Document layout detection data
────────────────────────────────────────
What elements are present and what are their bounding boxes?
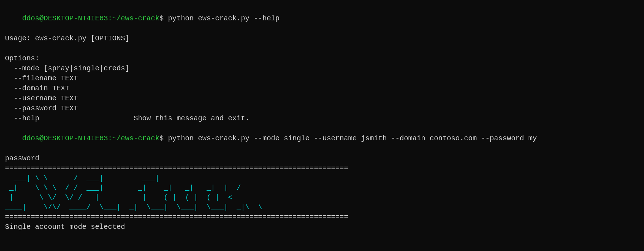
line-8: --username TEXT: [5, 94, 639, 104]
terminal-window: ddos@DESKTOP-NT4IE63:~/ews-crack$ python…: [5, 4, 639, 232]
ascii-line-3: | \ \/ \/ / | | ( | ( | ( | <: [5, 193, 639, 202]
ascii-art-block: ___| \ \ / ___| ___| _| \ \ \ / / ___| _…: [5, 174, 639, 212]
line-6: --filename TEXT: [5, 74, 639, 84]
line-11: ddos@DESKTOP-NT4IE63:~/ews-crack$ python…: [5, 124, 639, 154]
line-5: --mode [spray|single|creds]: [5, 64, 639, 74]
line-1: ddos@DESKTOP-NT4IE63:~/ews-crack$ python…: [5, 4, 639, 34]
separator-1: ========================================…: [5, 164, 639, 174]
line-final: Single account mode selected: [5, 222, 639, 232]
separator-2: ========================================…: [5, 212, 639, 222]
ascii-line-4: ____| \/\/ ____/ \___| _| \___| \___| \_…: [5, 202, 639, 212]
ascii-line-1: ___| \ \ / ___| ___|: [5, 174, 639, 183]
command-1: $ python ews-crack.py --help: [159, 14, 279, 22]
line-10: --help Show this message and exit.: [5, 114, 639, 124]
line-12: password: [5, 154, 639, 164]
prompt-1: ddos@DESKTOP-NT4IE63:~/ews-crack: [22, 14, 159, 22]
line-2: Usage: ews-crack.py [OPTIONS]: [5, 34, 639, 44]
command-2: $ python ews-crack.py --mode single --us…: [159, 134, 537, 142]
line-3: [5, 44, 639, 54]
line-7: --domain TEXT: [5, 84, 639, 94]
line-4: Options:: [5, 54, 639, 64]
ascii-line-2: _| \ \ \ / / ___| _| _| _| _| | /: [5, 183, 639, 193]
line-9: --password TEXT: [5, 104, 639, 114]
prompt-2: ddos@DESKTOP-NT4IE63:~/ews-crack: [22, 134, 159, 142]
────────────────────────────────────────
- _Exercise aim_:
Retype the data exactly as it stands, but keep the images out of your copy.

- _Answer space_:
What elements are present and what are their bounding boxes?
line-8: --username TEXT: [5, 94, 639, 104]
terminal-window: ddos@DESKTOP-NT4IE63:~/ews-crack$ python…: [5, 4, 639, 232]
ascii-line-3: | \ \/ \/ / | | ( | ( | ( | <: [5, 193, 639, 202]
ascii-art-block: ___| \ \ / ___| ___| _| \ \ \ / / ___| _…: [5, 174, 639, 212]
line-6: --filename TEXT: [5, 74, 639, 84]
line-11: ddos@DESKTOP-NT4IE63:~/ews-crack$ python…: [5, 124, 639, 154]
line-5: --mode [spray|single|creds]: [5, 64, 639, 74]
line-1: ddos@DESKTOP-NT4IE63:~/ews-crack$ python…: [5, 4, 639, 34]
separator-1: ========================================…: [5, 164, 639, 174]
line-final: Single account mode selected: [5, 222, 639, 232]
separator-2: ========================================…: [5, 212, 639, 222]
ascii-line-4: ____| \/\/ ____/ \___| _| \___| \___| \_…: [5, 202, 639, 212]
ascii-line-1: ___| \ \ / ___| ___|: [5, 174, 639, 183]
command-1: $ python ews-crack.py --help: [159, 14, 279, 22]
line-10: --help Show this message and exit.: [5, 114, 639, 124]
line-12: password: [5, 154, 639, 164]
prompt-1: ddos@DESKTOP-NT4IE63:~/ews-crack: [22, 14, 159, 22]
line-2: Usage: ews-crack.py [OPTIONS]: [5, 34, 639, 44]
command-2: $ python ews-crack.py --mode single --us…: [159, 134, 537, 142]
line-3: [5, 44, 639, 54]
line-7: --domain TEXT: [5, 84, 639, 94]
line-4: Options:: [5, 54, 639, 64]
ascii-line-2: _| \ \ \ / / ___| _| _| _| _| | /: [5, 183, 639, 193]
line-9: --password TEXT: [5, 104, 639, 114]
prompt-2: ddos@DESKTOP-NT4IE63:~/ews-crack: [22, 134, 159, 142]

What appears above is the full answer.